Among the entries below, the lines from the one with "The Zinc Jelly" up to and including the one with "Canadian Dollar" are to be restated exactly, without pictures.

%%

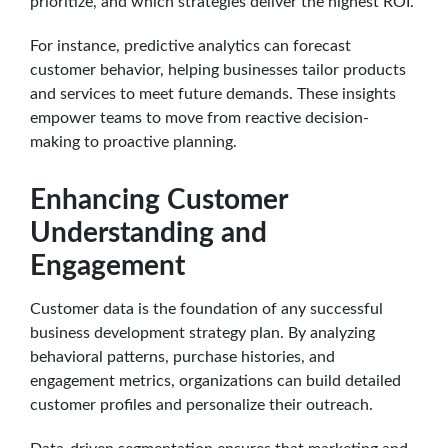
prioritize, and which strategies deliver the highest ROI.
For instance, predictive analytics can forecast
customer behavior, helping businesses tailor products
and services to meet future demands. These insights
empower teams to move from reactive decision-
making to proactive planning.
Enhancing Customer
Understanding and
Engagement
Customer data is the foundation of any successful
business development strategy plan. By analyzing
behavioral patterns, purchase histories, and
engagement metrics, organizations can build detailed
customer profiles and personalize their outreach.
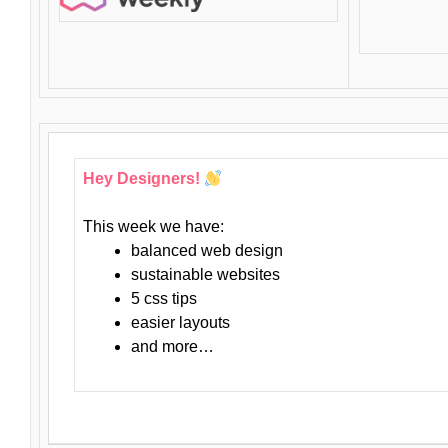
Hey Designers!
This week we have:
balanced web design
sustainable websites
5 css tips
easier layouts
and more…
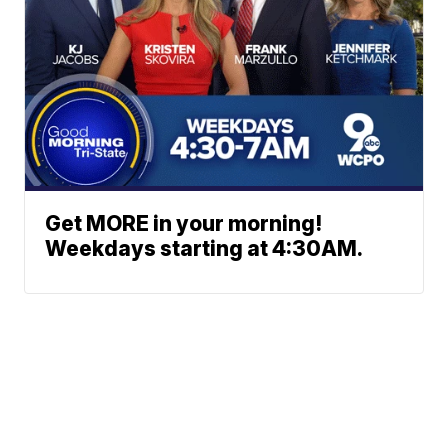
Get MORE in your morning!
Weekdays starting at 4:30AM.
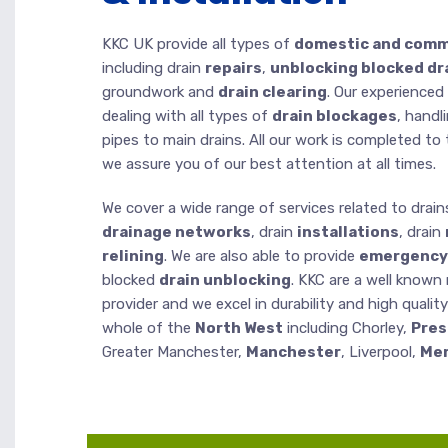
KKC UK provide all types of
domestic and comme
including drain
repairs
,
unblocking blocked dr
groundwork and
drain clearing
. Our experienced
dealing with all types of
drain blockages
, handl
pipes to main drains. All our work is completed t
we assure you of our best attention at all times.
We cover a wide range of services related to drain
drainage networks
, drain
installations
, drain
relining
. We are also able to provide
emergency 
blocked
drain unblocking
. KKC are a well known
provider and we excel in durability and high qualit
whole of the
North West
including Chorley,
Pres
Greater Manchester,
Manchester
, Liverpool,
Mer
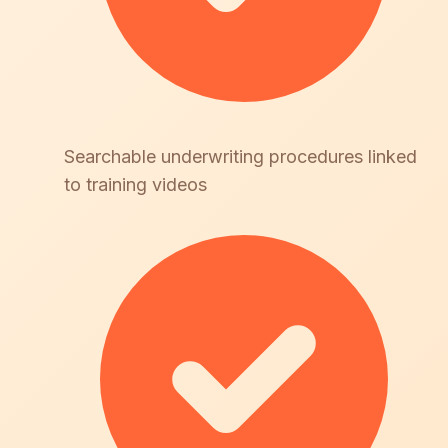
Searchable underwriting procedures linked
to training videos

%%
%%

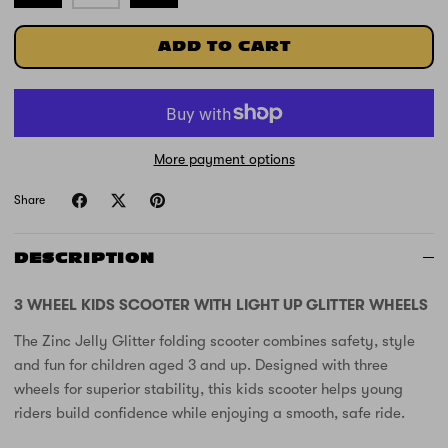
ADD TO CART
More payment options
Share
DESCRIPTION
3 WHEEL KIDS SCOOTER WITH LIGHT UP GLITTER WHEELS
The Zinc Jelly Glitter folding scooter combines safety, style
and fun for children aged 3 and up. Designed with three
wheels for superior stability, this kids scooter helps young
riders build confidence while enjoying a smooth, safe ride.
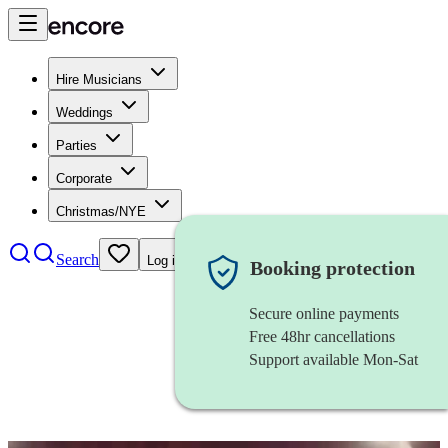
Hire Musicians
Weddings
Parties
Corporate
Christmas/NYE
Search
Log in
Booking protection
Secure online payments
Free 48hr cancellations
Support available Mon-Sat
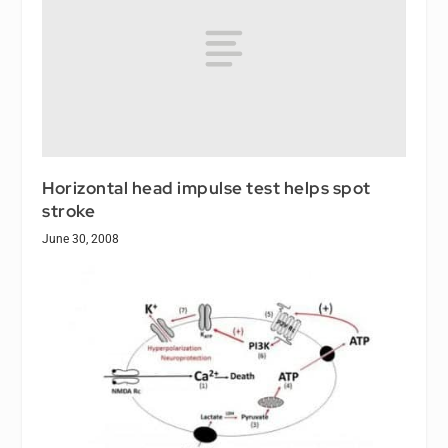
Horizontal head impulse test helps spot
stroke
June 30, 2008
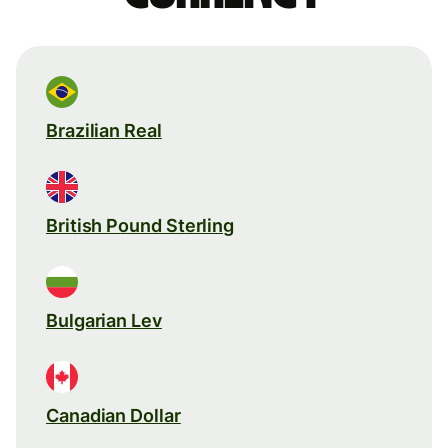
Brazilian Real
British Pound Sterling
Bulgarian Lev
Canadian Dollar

%%

**Exercise output**.
The Zinc Jelly Glitter folding scooter combines safety, style
and fun for children aged 3 and up. Designed with three
wheels for superior stability, this kids scooter helps young
riders build confidence while enjoying a smooth, safe ride.
Hire Musicians
Weddings
Parties
Corporate
Christmas/NYE
Search
Log in
Booking protection
Secure online payments
Free 48hr cancellations
Support available Mon-Sat
Horizontal head impulse test helps spot
stroke
June 30, 2008
Brazilian Real
British Pound Sterling
Bulgarian Lev
Canadian Dollar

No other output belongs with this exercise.